When you reproduce the data, keep every word exactly as it stands and leave the pictures out.

Data extracted from a collection:
--- START ---
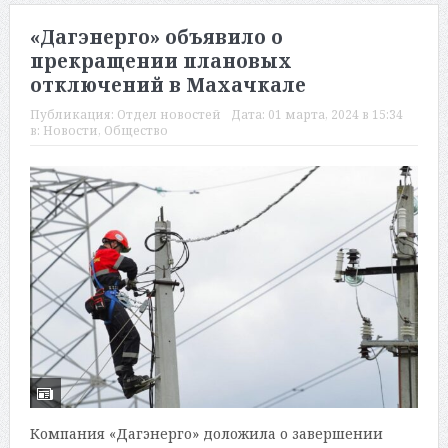
«Дагэнерго» объявило о
прекращении плановых
отключений в Махачкале
Публикация:
Отдел новостей
Дата:
01 марта, 2024 в 15:34
в:
Новости
,
Общество
Компания «Дагэнерго» доложила о завершении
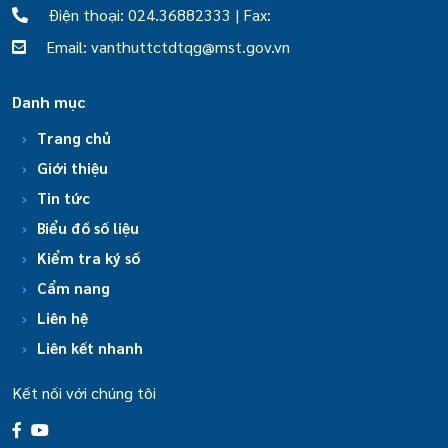
Điện thoại: 024.36882333 | Fax:
Email: vanthuttctdtqg@mst.gov.vn
Danh mục
Trang chủ
Giới thiệu
Tin tức
Biểu đồ số liệu
Kiểm tra ký số
Cẩm nang
Liên hệ
Liên kết nhanh
Kết nối với chúng tôi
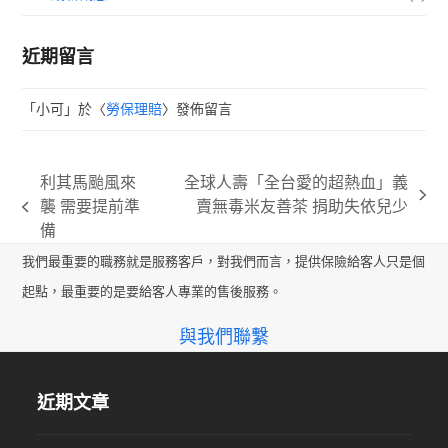
近期留言
「
小可
」於〈
勞保理賠
〉發佈留言
利其馬颱風來
全球人壽「全台愛的超熱血」義
next
襲 需要提前準
賣無毒米友善茶 捐助失依兒少
previous
post:
備
post:
我們最重要的職務就是服務客戶，對我們而言，提供保險給客人只是個
起點，最重要的是要給客人專業的售後服務。
與我們聯繫
近期文章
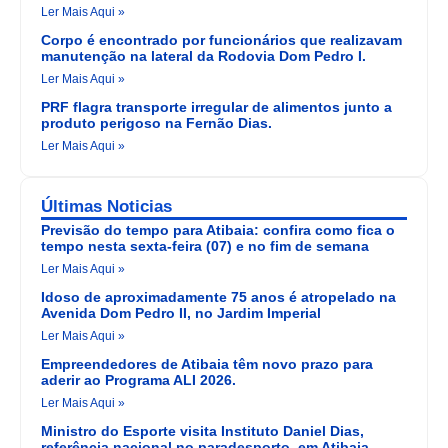
Ler Mais Aqui »
Corpo é encontrado por funcionários que realizavam
manutenção na lateral da Rodovia Dom Pedro I.
Ler Mais Aqui »
PRF flagra transporte irregular de alimentos junto a
produto perigoso na Fernão Dias.
Ler Mais Aqui »
Últimas Noticias
Previsão do tempo para Atibaia: confira como fica o
tempo nesta sexta-feira (07) e no fim de semana
Ler Mais Aqui »
Idoso de aproximadamente 75 anos é atropelado na
Avenida Dom Pedro II, no Jardim Imperial
Ler Mais Aqui »
Empreendedores de Atibaia têm novo prazo para
aderir ao Programa ALI 2026.
Ler Mais Aqui »
Ministro do Esporte visita Instituto Daniel Dias,
referência nacional no paradesporto, em Atibaia.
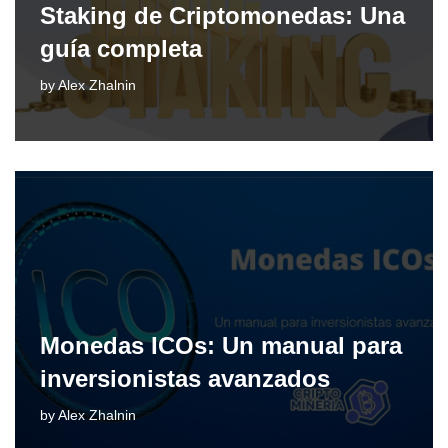
Staking de Criptomonedas: Una
guía completa
by
Alex Zhalnin
Monedas ICOs: Un manual para
inversionistas avanzados
by
Alex Zhalnin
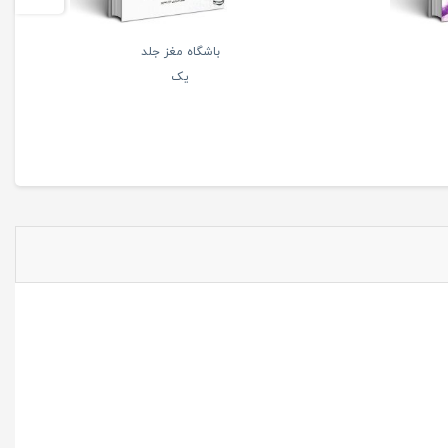
باشگاه مغز جلد
یک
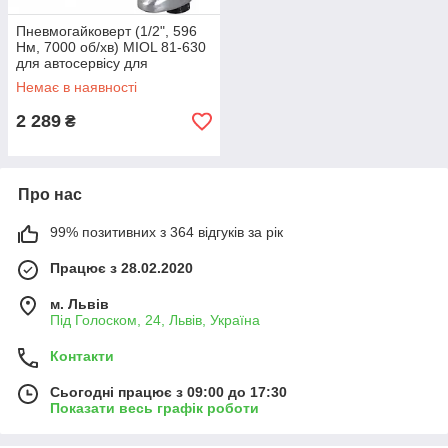
Пневмогайковерт (1/2", 596
Нм, 7000 об/хв) MIOL 81-630
для автосервісу для
шиномонтажу
Немає в наявності
2 289
₴
Про нас
99% позитивних з 364 відгуків за рік
Працює з 28.02.2020
м. Львів
Під Голоском, 24, Львів, Україна
Контакти
Сьогодні працює з 09:00 до 17:30
Показати весь графік роботи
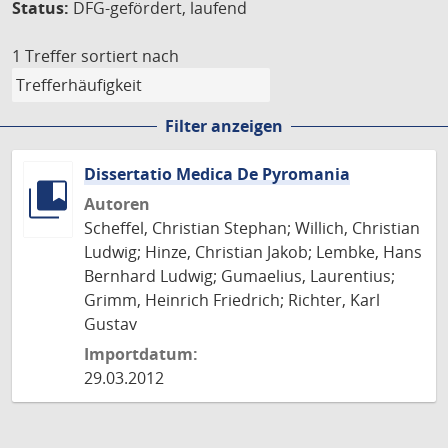
Status:
DFG-gefördert, laufend
1 Treffer
sortiert nach
Filter anzeigen
Dissertatio Medica De Pyromania
Autoren
Scheffel, Christian Stephan; Willich, Christian
Ludwig; Hinze, Christian Jakob; Lembke, Hans
Bernhard Ludwig; Gumaelius, Laurentius;
Grimm, Heinrich Friedrich; Richter, Karl
Gustav
Importdatum:
29.03.2012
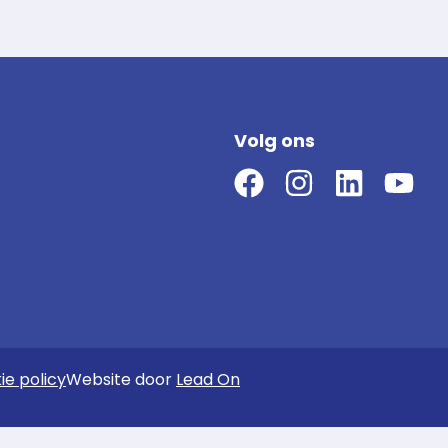
Volg ons
ie policy
Website door
Lead On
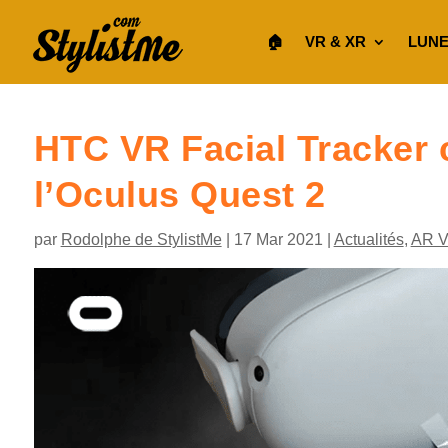
🏠︎
VR & XR
LUNE
HTC VR Facial Tracker 
l’Oculus Quest 2
par
Rodolphe de StylistMe
|
17 Mar 2021
|
Actualités
,
AR 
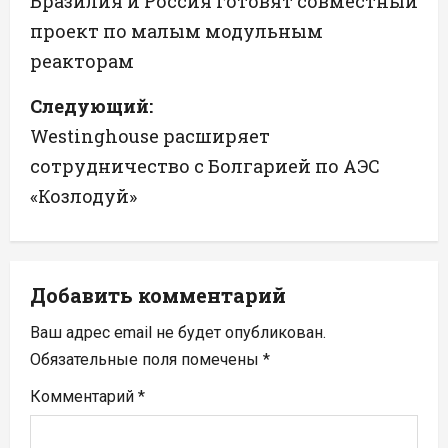
а
Бразилия и Россия готовят совместный
проект по малым модульным
в
реакторам
и
Следующий:
г
Westinghouse расширяет
а
сотрудничество с Болгарией по АЭС
«Козлодуй»
ц
и
я
Добавить комментарий
п
Ваш адрес email не будет опубликован.
Обязательные поля помечены
*
о
Комментарий
*
з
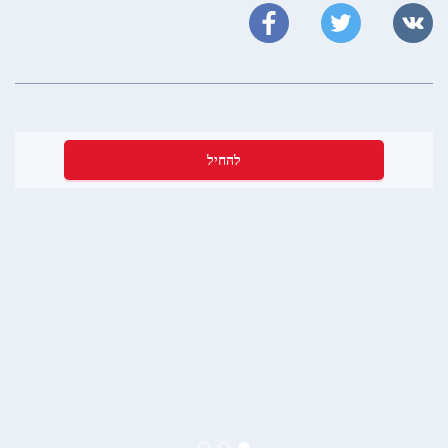
להחיל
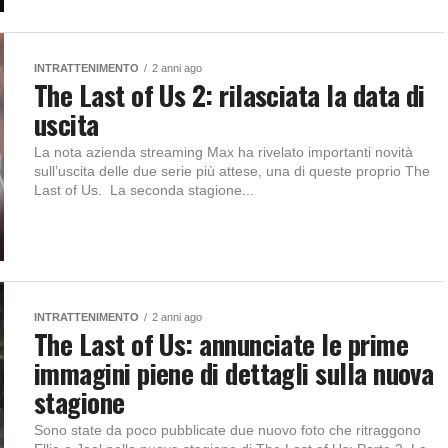
INTRATTENIMENTO
2 anni ago
The Last of Us 2: rilasciata la data di
uscita
La nota azienda streaming Max ha rivelato importanti novità
sull’uscita delle due serie più attese, una di queste proprio The
Last of Us. La seconda stagione...
INTRATTENIMENTO
2 anni ago
The Last of Us: annunciate le prime
immagini piene di dettagli sulla nuova
stagione
Sono state da poco pubblicate due nuovo foto che ritraggono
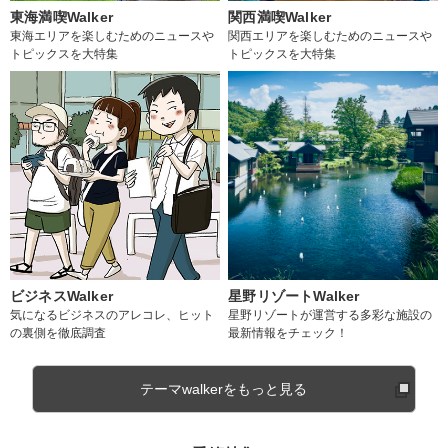
東海満喫Walker
関西満喫Walker
東海エリアを楽しむためのニュースや
関西エリアを楽しむためのニュースや
トピックスを大特集
トピックスを大特集
ビジネスWalker
星野リゾートWalker
気になるビジネスのアレコレ、ヒット
星野リゾートが運営する多彩な施設の
の裏側を徹底調査
最新情報をチェック！
テーマwalkerをもっと見る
--- END ---
== WRITTEN RESPONSE ==
«Дагэнерго» объявило о
прекращении плановых
отключений в Махачкале
Публикация:
Отдел новостей
Дата:
01 марта, 2024 в 15:34
в:
Новости
,
Общество
Компания «Дагэнерго» доложила о завершении
Điện thoại: 024.36882333 | Fax:
Email: vanthuttctdtqg@mst.gov.vn
Danh mục
Trang chủ
Giới thiệu
Tin tức
Biểu đồ số liệu
Kiểm tra ký số
Cẩm nang
Liên hệ
Liên kết nhanh
Kết nối với chúng tôi
近期留言
「
小可
」於〈
勞保理賠
〉發佈留言
利其馬颱風來
全球人壽「全台愛的超熱血」義
next
襲 需要提前準
賣無毒米友善茶 捐助失依兒少
previous
post:
備
post:
我們最重要的職務就是服務客戶，對我們而言，提供保險給客人只是個
起點，最重要的是要給客人專業的售後服務。
與我們聯繫
近期文章
Ler Mais Aqui »
Corpo é encontrado por funcionários que realizavam
manutenção na lateral da Rodovia Dom Pedro I.
Ler Mais Aqui »
PRF flagra transporte irregular de alimentos junto a
produto perigoso na Fernão Dias.
Ler Mais Aqui »
Últimas Noticias
Previsão do tempo para Atibaia: confira como fica o
tempo nesta sexta-feira (07) e no fim de semana
Ler Mais Aqui »
Idoso de aproximadamente 75 anos é atropelado na
Avenida Dom Pedro II, no Jardim Imperial
Ler Mais Aqui »
Empreendedores de Atibaia têm novo prazo para
aderir ao Programa ALI 2026.
Ler Mais Aqui »
Ministro do Esporte visita Instituto Daniel Dias,
referência nacional no paradesporto, em Atibaia.
Staking de Criptomonedas: Una
guía completa
by
Alex Zhalnin
Monedas ICOs: Un manual para
inversionistas avanzados
by
Alex Zhalnin
باشگاه مغز جلد
یک
Пневмогайковерт (1/2", 596
Нм, 7000 об/хв) MIOL 81-630
для автосервісу для
шиномонтажу
Немає в наявності
2 289
₴
Про нас
99% позитивних з 364 відгуків за рік
Працює з 28.02.2020
м. Львів
Під Голоском, 24, Львів, Україна
Контакти
Сьогодні працює з 09:00 до 17:30
Показати весь графік роботи
Status:
DFG-gefördert, laufend
1 Treffer
sortiert nach
Filter anzeigen
Dissertatio Medica De Pyromania
Autoren
Scheffel, Christian Stephan; Willich, Christian
Ludwig; Hinze, Christian Jakob; Lembke, Hans
Bernhard Ludwig; Gumaelius, Laurentius;
Grimm, Heinrich Friedrich; Richter, Karl
Gustav
Importdatum:
29.03.2012
Volg ons
ie policy
Website door
Lead On
🏠︎
VR & XR
LUNE
HTC VR Facial Tracker 
l’Oculus Quest 2
par
Rodolphe de StylistMe
|
17 Mar 2021
|
Actualités
,
AR 
а
Бразилия и Россия готовят совместный
проект по малым модульным
в
реакторам
и
Следующий:
г
Westinghouse расширяет
а
сотрудничество с Болгарией по АЭС
«Козлодуй»
ц
и
я
Добавить комментарий
п
Ваш адрес email не будет опубликован.
Обязательные поля помечены
*
о
Комментарий
*
з
להחיל
INTRATTENIMENTO
2 anni ago
The Last of Us 2: rilasciata la data di
uscita
La nota azienda streaming Max ha rivelato importanti novità
sull’uscita delle due serie più attese, una di queste proprio The
Last of Us. La seconda stagione...
INTRATTENIMENTO
2 anni ago
The Last of Us: annunciate le prime
immagini piene di dettagli sulla nuova
stagione
Sono state da poco pubblicate due nuovo foto che ritraggono
東海満喫Walker
関西満喫Walker
東海エリアを楽しむためのニュースや
関西エリアを楽しむためのニュースや
トピックスを大特集
トピックスを大特集
ビジネスWalker
星野リゾートWalker
気になるビジネスのアレコレ、ヒット
星野リゾートが運営する多彩な施設の
の裏側を徹底調査
最新情報をチェック！
テーマwalkerをもっと見る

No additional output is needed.